My takeaways from the China Charity Forum


Bin Pei

Bin Pei

Bin Pei

The China Charity Forum, entitled Open a Philanthropy Era’, was convened in Beijing from 16 to 17 August with participants from across China and from other countries. The twoday forum consists of discussions and a field visit to Lao Niu Foundation. This is the first international forum organized by the China Charity Alliance since its formation a year ago. Below are my main takeaways from the forum.

The potential of philanthropy high in China

Private foundations have increased by more than 50 per cent from five years ago. China ranks as the second largest economy in the world, with over 200 billionaires, and with more than 67,000 people with assets of over RMB 100 million Yuan (over US$16 million). Everyone believes philanthropy in China will show a boost.

Legislation yet to be prioritized

From high-ranking officials such as the Minister of Civil Affairs and the legislator from National People’s Congress, Dr Zheng Gongcheng, to philanthropists such as Wang Jianlin and Lu Dezhi, there is consistent advocacy for prioritization of legislation to protect the legal status of philanthropy and to incentivize philanthropic activities in order to unleash the potential of philanthropy in China. According to an insider from the government, there is a wide disparity of perspectives around charity law legislation, and a consensus has yet to be formed.

Challenges of doing philanthropy highlighted

Mr Ma Weihua (former governor of China Merchants Bank and now chairman of the board of One Foundation) shared as one of the plenary speakers: ‘It is more difficult to do philanthropy than to do business in China, with little social recognition.’ This was his experience as he made the transition from a banker to a philanthropist. Although Mr Ma talked a lot about philanthropy during the National People’s Congress in March 2014, media reporters seemed more interested in banking and finance than in philanthropy. Philanthropy in China is still in an early stage of development, though the potential is great.

Private sector contribution to global development emphasized

The original aim of the forum was to discuss trends in global philanthropy. As a result, most of the discussion was focused on how Chinese philanthropists and foundations can learn from international best practices as they go global. According to Christophe Buhuet, China Country Director of UNDP China Representative Office, the private sector contribution globally is over five times larger than that of the public sector (with the OECD total contribution to global development in 2013 at US$135 billion from the public sector vs US$577 billion from the private sector, including US$59 billion from private philanthropy). Private philanthropy doesn’t just fill gaps in funding; it also contributes insights and innovations. It has yet to explore, however, how to leverage social and technology innovations and private-public partnerships to promote human development globally and locally.

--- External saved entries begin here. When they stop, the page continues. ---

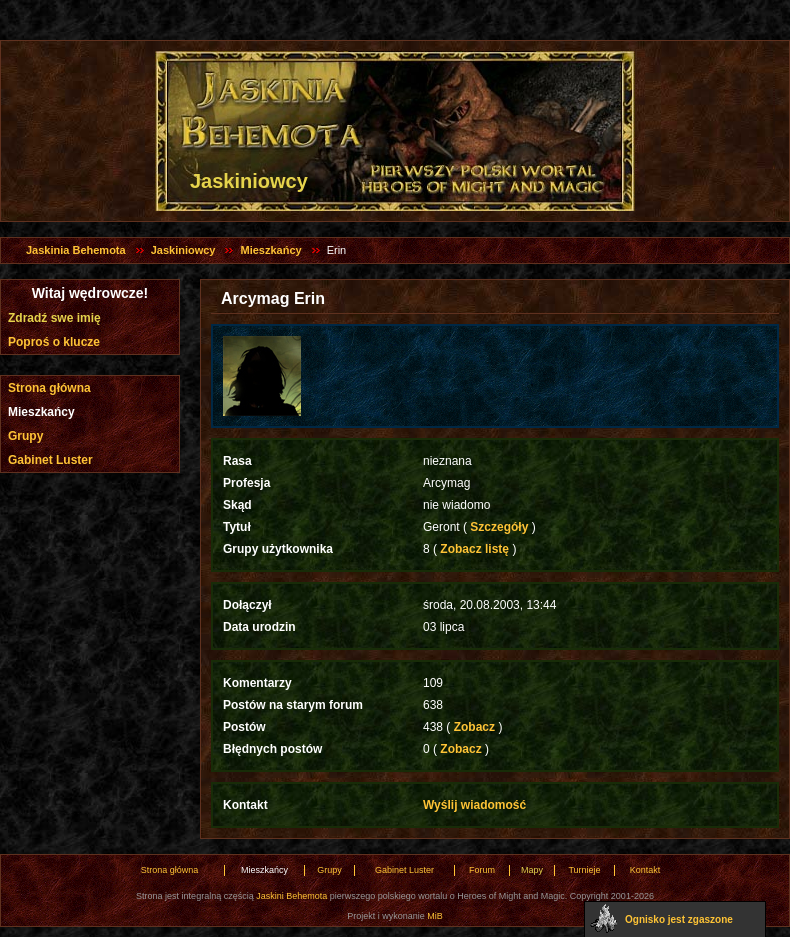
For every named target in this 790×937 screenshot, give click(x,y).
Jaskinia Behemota (76, 250)
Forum (482, 870)
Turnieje (584, 870)
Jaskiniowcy (183, 250)
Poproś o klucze (54, 342)
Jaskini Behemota (291, 896)
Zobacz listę (474, 549)
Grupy (25, 436)
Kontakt (645, 870)
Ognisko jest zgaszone (679, 919)
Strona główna (49, 388)
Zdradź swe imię (54, 318)
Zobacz (474, 727)
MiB (435, 916)
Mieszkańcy (270, 250)
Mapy (532, 870)
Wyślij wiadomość (474, 805)
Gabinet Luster (50, 460)
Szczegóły (499, 527)
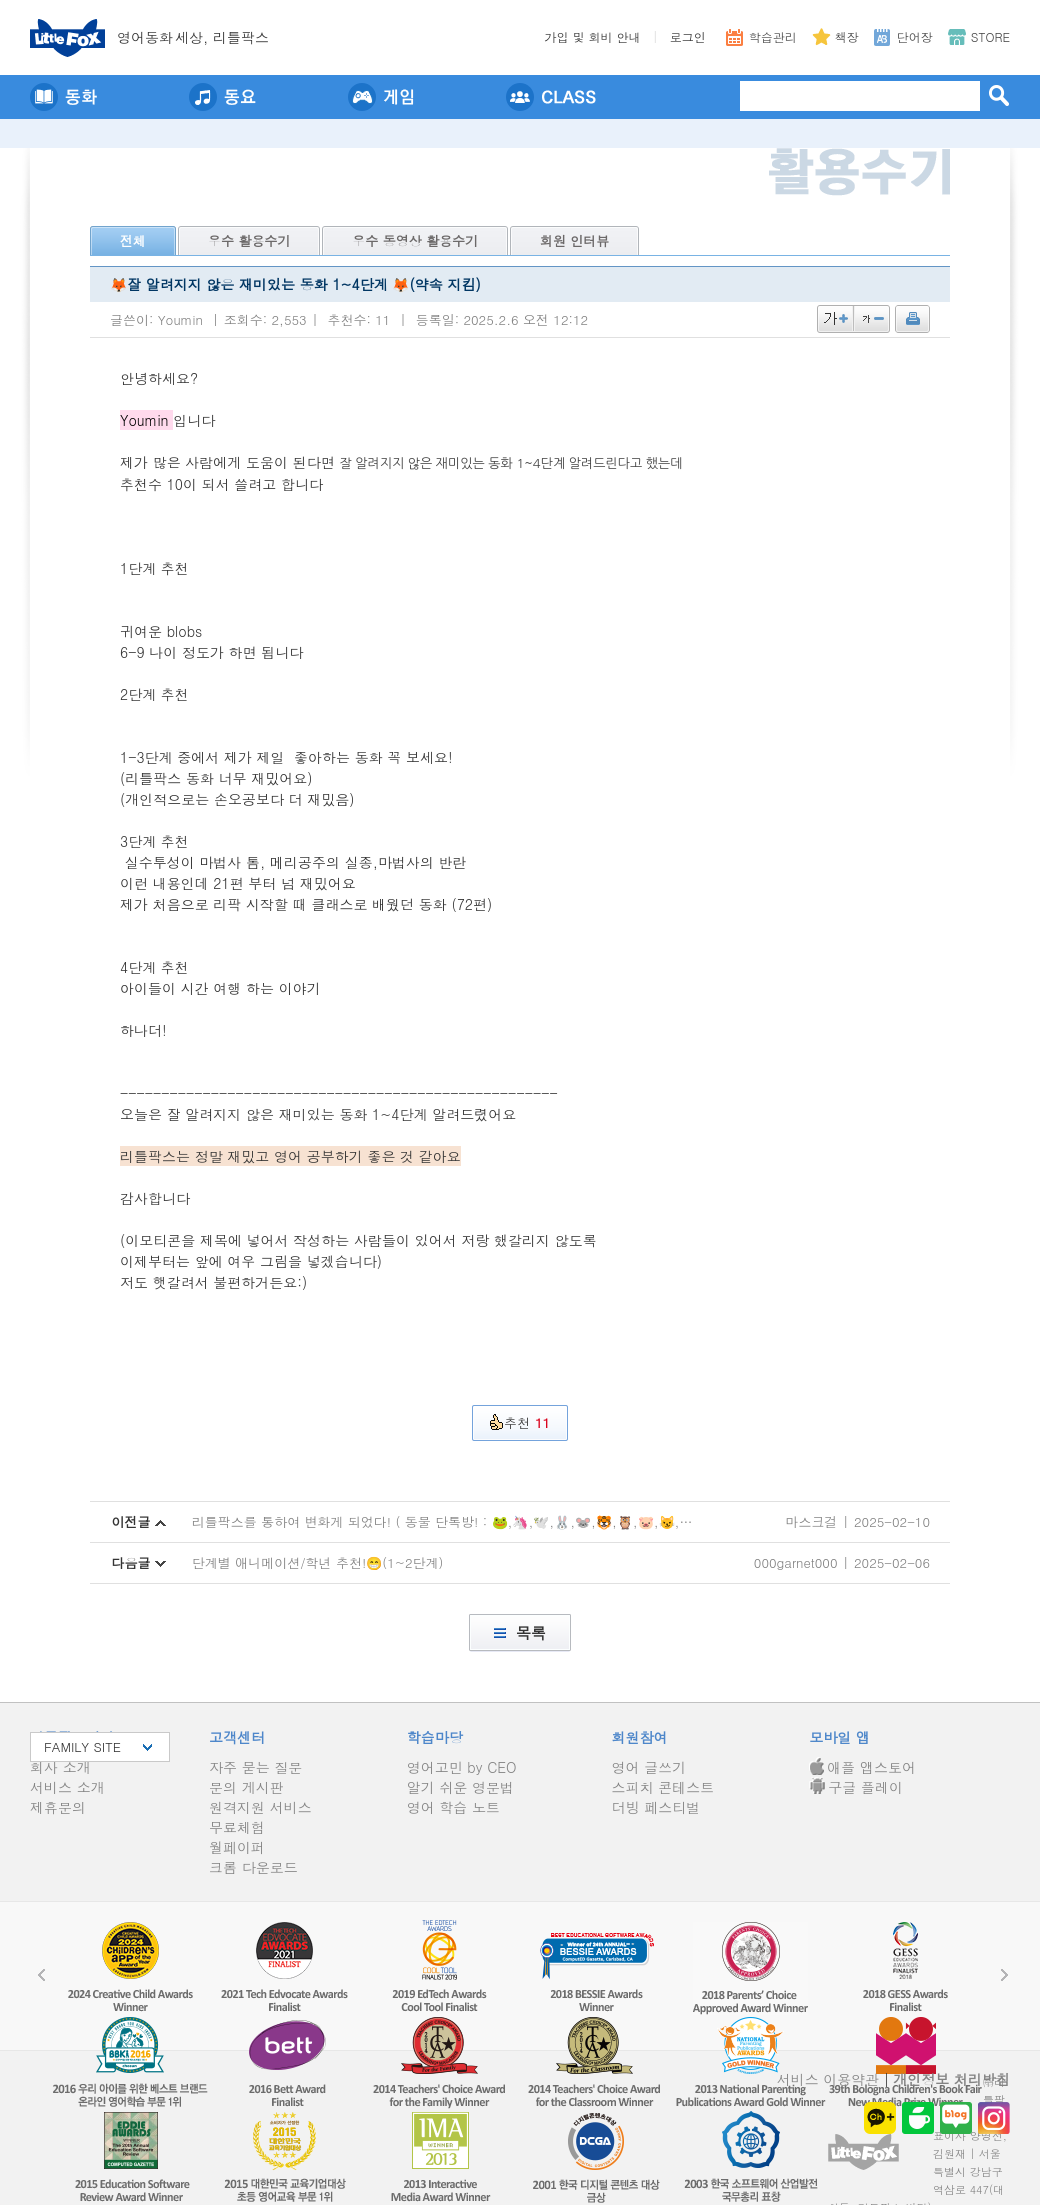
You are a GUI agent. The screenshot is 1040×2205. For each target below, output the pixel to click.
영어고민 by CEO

Sharing of best practices on how to internationalize philanthropy in China

A dedicated breakout session focused on global collaboration in philanthropy. Despite a large economy, China is an emerging country at a learning stage in philanthropy development. Experts from the US, UK, Taiwan and Hong Kong, among others, shared best practices and innovations as Chinese philanthropy learns to go global. Currently the ecosystem of philanthropy tends to be government-driven, with much room to improve in the national strategic plan and legal framework governing philanthropy and charities, as well as in increasing self-governance, transparency and capacity of charities.

Bin Pei is a senior program officer, Bill and Melinda Gates Foundation.